■ **The problem**: The answer should consist of each line from the data below that includes "Node".

■ **Data section**:
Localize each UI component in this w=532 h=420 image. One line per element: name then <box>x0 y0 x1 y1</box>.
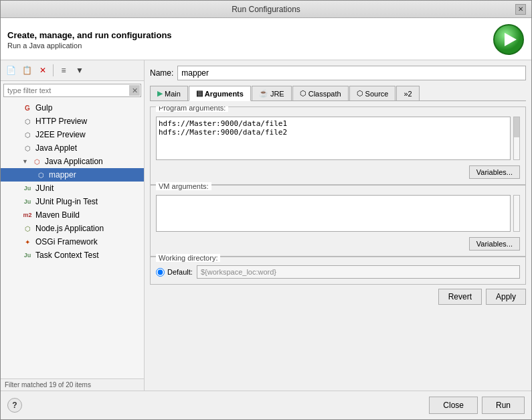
dropdown-icon: ▼ <box>76 66 84 75</box>
tab-classpath[interactable]: ⬡ Classpath <box>292 86 349 100</box>
tree-item-junit[interactable]: Ju JUnit <box>1 182 144 195</box>
tree-item-osgi[interactable]: ✦ OSGi Framework <box>1 235 144 249</box>
tree-item-label: Java Application <box>45 157 103 166</box>
mapper-icon: ⬡ <box>35 169 46 180</box>
tree-item-junit-plugin[interactable]: Ju JUnit Plug-in Test <box>1 195 144 208</box>
vm-args-variables-button[interactable]: Variables... <box>469 237 520 251</box>
tree-item-label: Maven Build <box>35 210 80 220</box>
junit-plugin-icon: Ju <box>22 196 33 207</box>
j2ee-preview-icon: ⬡ <box>22 129 33 140</box>
tree-item-java-applet[interactable]: ⬡ Java Applet <box>1 141 144 155</box>
bottom-buttons: Revert Apply <box>150 289 526 305</box>
tree-item-label: Java Applet <box>35 143 77 153</box>
left-panel: 📄 📋 ✕ ≡ ▼ ✕ <box>1 60 145 391</box>
default-radio-label[interactable]: Default: <box>156 268 193 277</box>
tree-item-label: mapper <box>49 170 76 180</box>
tab-jre[interactable]: ☕ JRE <box>252 86 292 100</box>
arguments-tab-icon: ▤ <box>196 89 203 98</box>
filter-icon: ≡ <box>61 66 66 75</box>
tree-item-j2ee-preview[interactable]: ⬡ J2EE Preview <box>1 128 144 141</box>
working-dir-row: Default: <box>156 265 520 279</box>
filter-box: ✕ <box>3 84 141 97</box>
right-panel: Name: ▶ Main ▤ Arguments ☕ JRE ⬡ <box>145 60 531 391</box>
footer-right: Close Run <box>429 397 525 414</box>
apply-button[interactable]: Apply <box>486 289 526 305</box>
new-icon: 📄 <box>6 66 16 75</box>
header-text: Create, manage, and run configurations R… <box>7 30 172 50</box>
close-button[interactable]: Close <box>429 397 478 414</box>
dialog-title: Run Configurations <box>17 5 515 14</box>
filter-status: Filter matched 19 of 20 items <box>1 378 144 391</box>
filter-input[interactable] <box>3 84 141 97</box>
tree-item-label: J2EE Preview <box>35 130 86 139</box>
program-args-textarea[interactable]: hdfs://Master:9000/data/file1 hdfs://Mas… <box>156 117 511 160</box>
tab-label: Classpath <box>308 90 341 98</box>
more-tab-label: »2 <box>404 90 412 98</box>
tree-item-http-preview[interactable]: ⬡ HTTP Preview <box>1 115 144 128</box>
default-label: Default: <box>167 268 193 276</box>
main-tab-icon: ▶ <box>157 89 163 98</box>
working-dir-legend: Working directory: <box>156 254 220 262</box>
tree-list: G Gulp ⬡ HTTP Preview ⬡ J2EE Preview ⬡ J… <box>1 100 144 378</box>
task-context-icon: Ju <box>22 250 33 261</box>
tree-item-gulp[interactable]: G Gulp <box>1 101 144 115</box>
java-application-icon: ⬡ <box>31 156 42 167</box>
program-args-group: Program arguments: hdfs://Master:9000/da… <box>150 107 526 185</box>
tab-main[interactable]: ▶ Main <box>150 86 188 100</box>
tab-label: Main <box>165 90 181 98</box>
dialog-close-button[interactable]: ✕ <box>515 4 526 15</box>
tree-item-label: JUnit <box>35 184 54 193</box>
tab-label: JRE <box>270 90 284 98</box>
name-input[interactable] <box>177 66 526 80</box>
tab-more[interactable]: »2 <box>396 86 419 100</box>
tree-item-label: Node.js Application <box>35 224 104 233</box>
name-row: Name: <box>150 66 526 80</box>
tab-label: Arguments <box>205 90 244 98</box>
header-section: Create, manage, and run configurations R… <box>1 18 531 60</box>
toolbar-separator <box>53 64 54 76</box>
help-button[interactable]: ? <box>7 398 22 413</box>
dialog-footer: ? Close Run <box>1 391 531 419</box>
vm-args-legend: VM arguments: <box>156 182 211 190</box>
java-applet-icon: ⬡ <box>22 143 33 153</box>
tree-item-java-application[interactable]: ▼ ⬡ Java Application <box>1 155 144 168</box>
source-tab-icon: ⬡ <box>357 89 363 98</box>
maven-icon: m2 <box>22 210 33 220</box>
delete-config-button[interactable]: ✕ <box>35 63 50 78</box>
junit-icon: Ju <box>22 183 33 194</box>
duplicate-config-button[interactable]: 📋 <box>19 63 34 78</box>
tab-arguments-content: Program arguments: hdfs://Master:9000/da… <box>150 107 526 385</box>
vm-args-textarea[interactable] <box>156 195 511 232</box>
run-icon <box>493 23 525 56</box>
program-args-variables-button[interactable]: Variables... <box>469 165 520 179</box>
new-config-button[interactable]: 📄 <box>3 63 18 78</box>
main-content: 📄 📋 ✕ ≡ ▼ ✕ <box>1 60 531 391</box>
run-button[interactable]: Run <box>482 397 525 414</box>
http-preview-icon: ⬡ <box>22 116 33 127</box>
dropdown-button[interactable]: ▼ <box>72 63 87 78</box>
jre-tab-icon: ☕ <box>259 89 268 98</box>
classpath-tab-icon: ⬡ <box>300 89 306 98</box>
duplicate-icon: 📋 <box>22 66 32 75</box>
gulp-icon: G <box>22 102 33 113</box>
tree-item-label: JUnit Plug-in Test <box>35 197 98 206</box>
footer-left: ? <box>7 398 22 413</box>
tree-item-task-context[interactable]: Ju Task Context Test <box>1 249 144 262</box>
tab-arguments[interactable]: ▤ Arguments <box>189 86 251 101</box>
tree-item-label: HTTP Preview <box>35 117 87 126</box>
tab-source[interactable]: ⬡ Source <box>349 86 396 100</box>
program-args-legend: Program arguments: <box>156 107 228 112</box>
expand-arrow-icon: ▼ <box>22 158 30 165</box>
default-radio[interactable] <box>156 268 165 277</box>
tree-item-maven[interactable]: m2 Maven Build <box>1 208 144 222</box>
revert-button[interactable]: Revert <box>438 289 482 305</box>
tree-item-nodejs[interactable]: ⬡ Node.js Application <box>1 222 144 235</box>
tree-item-mapper[interactable]: ⬡ mapper <box>1 168 144 182</box>
delete-icon: ✕ <box>39 66 46 75</box>
filter-clear-button[interactable]: ✕ <box>129 85 140 96</box>
name-label: Name: <box>150 68 173 78</box>
working-dir-input[interactable] <box>197 265 520 279</box>
toolbar: 📄 📋 ✕ ≡ ▼ <box>1 60 144 81</box>
filter-button[interactable]: ≡ <box>56 63 71 78</box>
tree-item-label: Gulp <box>35 103 52 113</box>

■ **Reply to the exercise**:
tree-item-label: Node.js Application <box>35 224 104 233</box>
tree-item-nodejs[interactable]: ⬡ Node.js Application <box>1 222 144 235</box>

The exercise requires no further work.